Problem description>
An exact copy of every record below is required, with the pictures left out.

Dataset entries>
----------------

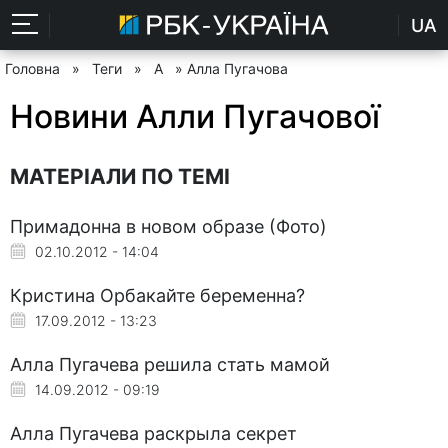
UA
Головна
»
Теги
»
А
» Алла Пугачова
Новини Алли Пугачової
МАТЕРІАЛИ ПО ТЕМІ
Примадонна в новом образе (Фото)
02.10.2012 - 14:04
Кристина Орбакайте беременна?
17.09.2012 - 13:23
Алла Пугачева решила стать мамой
14.09.2012 - 09:19
Алла Пугачева раскрыла секрет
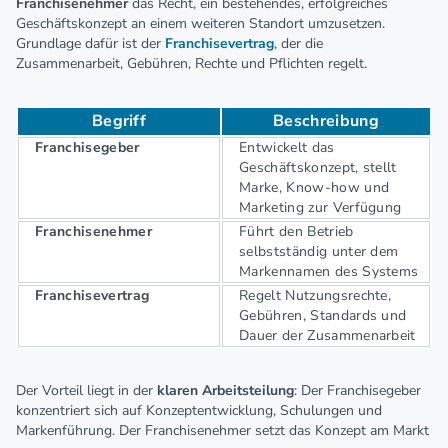
Franchisenehmer
das Recht, ein bestehendes, erfolgreiches
Geschäftskonzept an einem weiteren Standort umzusetzen.
Grundlage dafür ist der
Franchisevertrag
, der die
Zusammenarbeit, Gebühren, Rechte und Pflichten regelt.
Begriff
Beschreibung
Franchisegeber
Entwickelt das
Geschäftskonzept, stellt
Marke, Know-how und
Marketing zur Verfügung
Franchisenehmer
Führt den Betrieb
selbstständig unter dem
Markennamen des Systems
Franchisevertrag
Regelt Nutzungsrechte,
Gebühren, Standards und
Dauer der Zusammenarbeit
Der Vorteil liegt in der
klaren Arbeitsteilung
: Der Franchisegeber
konzentriert sich auf Konzeptentwicklung, Schulungen und
Markenführung. Der Franchisenehmer setzt das Konzept am Markt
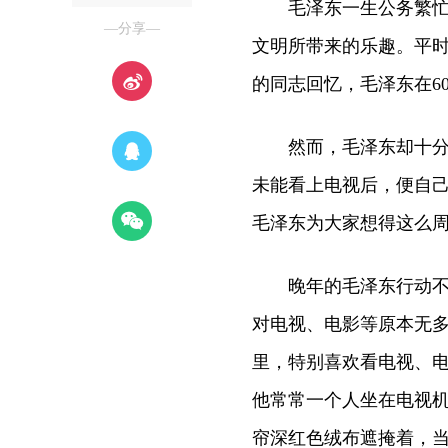
毛泽东一生公务繁忙，
—分享—
文明所带来的乐趣。平
的同志回忆，毛泽东在6
然而，毛泽东却十分关
未能看上电视后，便自己
毛泽东为大家想得这么
晚年的毛泽东行动不便
对电视、电影等原本无
里，特别喜欢看电视、
他常常一个人坐在电视
帘深红色绒布遮掩着，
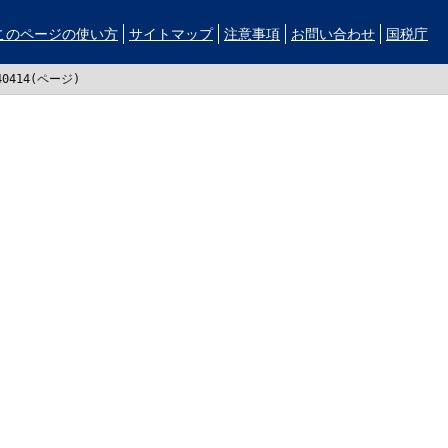
このページの使い方
サイトマップ
注意事項
お問い合わせ
国税庁
40414(ページ)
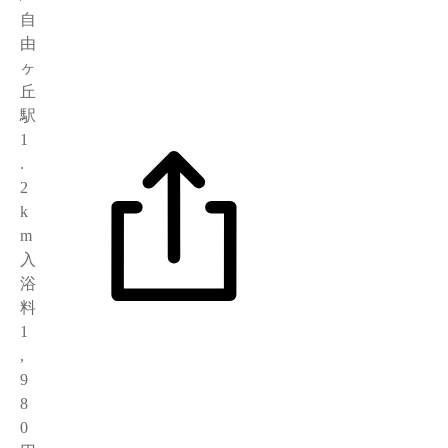
自
由
ヶ
丘
駅
1
.
2
k
m
入
浴
料
1
,
9
8
0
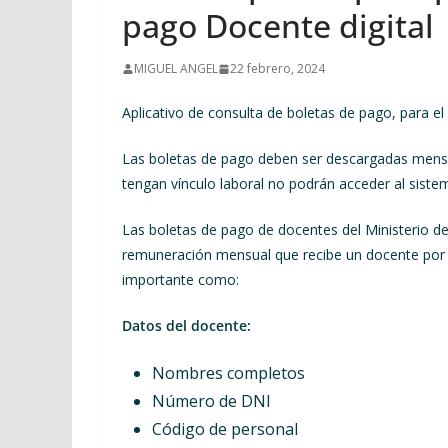
pago Docente digital
MIGUEL ANGEL
22 febrero, 2024
Aplicativo de consulta de boletas de pago, para el
Las boletas de pago deben ser descargadas mens
tengan vínculo laboral no podrán acceder al siste
Las boletas de pago de docentes del Ministerio d
remuneración mensual que recibe un docente por s
importante como:
Datos del docente:
Nombres completos
Número de DNI
Código de personal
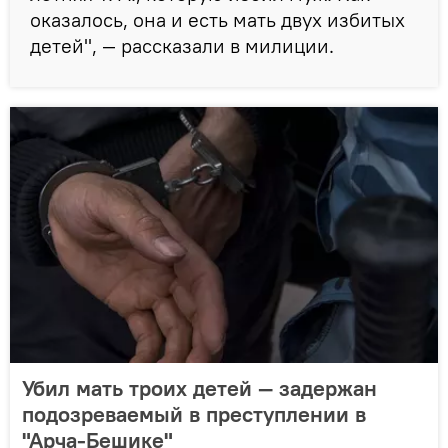
оказалось, она и есть мать двух избитых
детей", — рассказали в милиции.
Убил мать троих детей — задержан
подозреваемый в преступлении в
"Арча-Бешике"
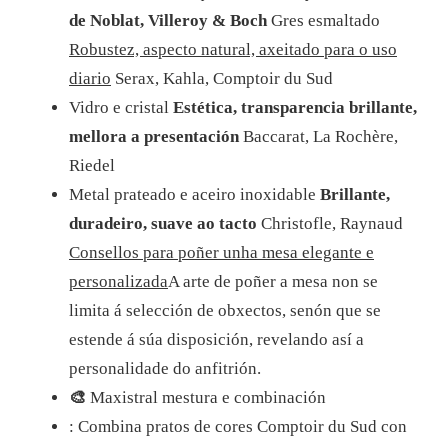
de Noblat, Villeroy & Boch
Gres esmaltado
Robustez, aspecto natural, axeitado para o uso
diario
Serax, Kahla, Comptoir du Sud
Vidro e cristal
Estética, transparencia brillante,
mellora a presentación
Baccarat, La Rochère,
Riedel
Metal prateado e aceiro inoxidable
Brillante,
duradeiro, suave ao tacto
Christofle, Raynaud
Consellos para poñer unha mesa elegante e
personalizada
A arte de poñer a mesa non se
limita á selección de obxectos, senón que se
estende á súa disposición, revelando así a
personalidade do anfitrión.
🎨
Maxistral mestura e combinación
: Combina pratos de cores Comptoir du Sud con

----------------

Problem solution>
UA
Головна
»
Теги
»
А
» Алла Пугачова
Новини Алли Пугачової
МАТЕРІАЛИ ПО ТЕМІ
Примадонна в новом образе (Фото)
02.10.2012 - 14:04
Кристина Орбакайте беременна?
17.09.2012 - 13:23
Алла Пугачева решила стать мамой
14.09.2012 - 09:19
Алла Пугачева раскрыла секрет
Franchisenehmer
das Recht, ein bestehendes, erfolgreiches
Geschäftskonzept an einem weiteren Standort umzusetzen.
Grundlage dafür ist der
Franchisevertrag
, der die
Zusammenarbeit, Gebühren, Rechte und Pflichten regelt.
Begriff
Beschreibung
Franchisegeber
Entwickelt das
Geschäftskonzept, stellt
Marke, Know-how und
Marketing zur Verfügung
Franchisenehmer
Führt den Betrieb
selbstständig unter dem
Markennamen des Systems
Franchisevertrag
Regelt Nutzungsrechte,
Gebühren, Standards und
Dauer der Zusammenarbeit
Der Vorteil liegt in der
klaren Arbeitsteilung
: Der Franchisegeber
konzentriert sich auf Konzeptentwicklung, Schulungen und
Markenführung. Der Franchisenehmer setzt das Konzept am Markt
毛泽东一生公务繁忙，
—分享—
文明所带来的乐趣。平
的同志回忆，毛泽东在6
然而，毛泽东却十分关
未能看上电视后，便自己
毛泽东为大家想得这么
晚年的毛泽东行动不便
对电视、电影等原本无
里，特别喜欢看电视、
他常常一个人坐在电视
帘深红色绒布遮掩着，
このページの使い方
サイトマップ
注意事項
お問い合わせ
国税庁
40414(ページ)
自
由
ヶ
丘
駅
1
.
2
k
m
入
浴
料
1
,
9
8
0
pago Docente digital
MIGUEL ANGEL
22 febrero, 2024
Aplicativo de consulta de boletas de pago, para el
Las boletas de pago deben ser descargadas mens
tengan vínculo laboral no podrán acceder al siste
Las boletas de pago de docentes del Ministerio d
remuneración mensual que recibe un docente por s
importante como:
Datos del docente:
Nombres completos
Número de DNI
Código de personal
оказалось, она и есть мать двух избитых
детей", — рассказали в милиции.
Убил мать троих детей — задержан
подозреваемый в преступлении в
"Арча-Бешике"
de Noblat, Villeroy & Boch
Gres esmaltado
Robustez, aspecto natural, axeitado para o uso
diario
Serax, Kahla, Comptoir du Sud
Vidro e cristal
Estética, transparencia brillante,
mellora a presentación
Baccarat, La Rochère,
Riedel
Metal prateado e aceiro inoxidable
Brillante,
duradeiro, suave ao tacto
Christofle, Raynaud
Consellos para poñer unha mesa elegante e
personalizada
A arte de poñer a mesa non se
limita á selección de obxectos, senón que se
estende á súa disposición, revelando así a
personalidade do anfitrión.
🎨
Maxistral mestura e combinación
: Combina pratos de cores Comptoir du Sud con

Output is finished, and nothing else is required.